## Work request
Copy exactly every line below, from the first through the one that contains "المصارف الرايزن", and skip all pictures.

*** Supplied material ***

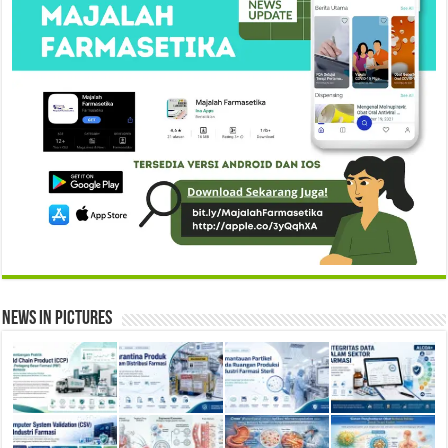
News in Pictures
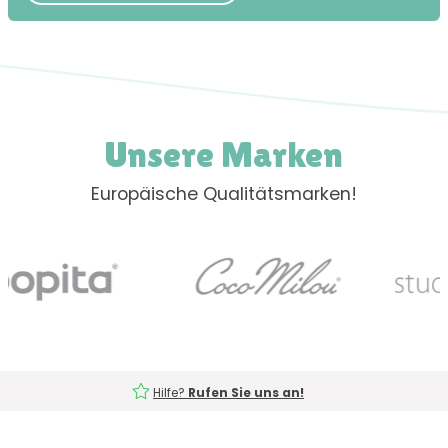
Unsere Marken
Europäische Qualitätsmarken!
Hilfe?
Rufen Sie uns an!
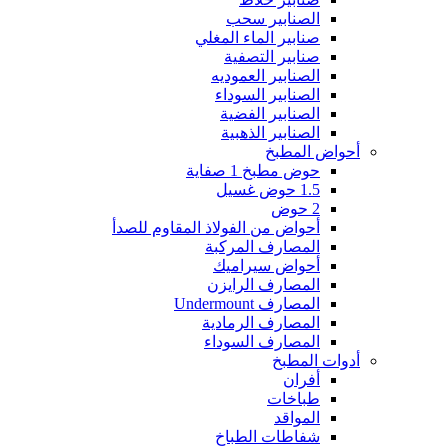
الصنابير سحب
صنابير الماء المغلي
صنابير التصفية
الصنابير العموديه
الصنابير السوداء
الصنابير الفضية
الصنابير الذهبية
أحواض المطبخ
حوض مطبخ 1 صفاية
1.5 حوض غسيل
2 حوض
أحواض من الفولاذ المقاوم للصدأ
المصارف المركبة
أحواض سيراميك
المصارف الرايزن
المصارف Undermount
المصارف الرمادية
المصارف السوداء
أدوات المطبخ
أفران
طباخات
المواقد
شفاطات الطباخ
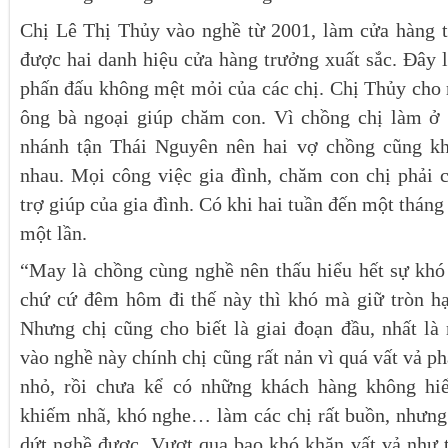
Chị Lê Thị Thủy vào nghề từ 2001, làm cửa hàng 
được hai danh hiệu cửa hàng trưởng xuất sắc. Đây 
phấn đấu không mệt mỏi của các chị. Chị Thủy cho
ông bà ngoại giúp chăm con. Vì chồng chị làm ở
nhánh tận Thái Nguyên nên hai vợ chồng cũng k
nhau. Mọi công việc gia đình, chăm con chị phải 
trợ giúp của gia đình. Có khi hai tuần đến một thán
một lần.
“May là chồng cùng nghề nên thấu hiểu hết sự khó 
chứ cứ đêm hôm đi thế này thì khó mà giữ tròn hạn
Nhưng chị cũng cho biết là giai đoạn đầu, nhất l
vào nghề này chính chị cũng rất nản vì quá vất vả p
nhỏ, rồi chưa kể có những khách hàng không hi
khiếm nhã, khó nghe… làm các chị rất buồn, nhưng
dứt nghề được. Vượt qua bao khó khăn vất vả như t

*** End of Supplied material ***

## Your solution
News in Pictures
Unsere Marken
Europäische Qualitätsmarken!
Hilfe?
Rufen Sie uns an!
الصنابير سحب
صنابير الماء المغلي
صنابير التصفية
الصنابير العموديه
الصنابير السوداء
الصنابير الفضية
الصنابير الذهبية
أحواض المطبخ
حوض مطبخ 1 صفاية
1.5 حوض غسيل
2 حوض
أحواض من الفولاذ المقاوم للصدأ
المصارف المركبة
أحواض سيراميك
المصارف الرايزن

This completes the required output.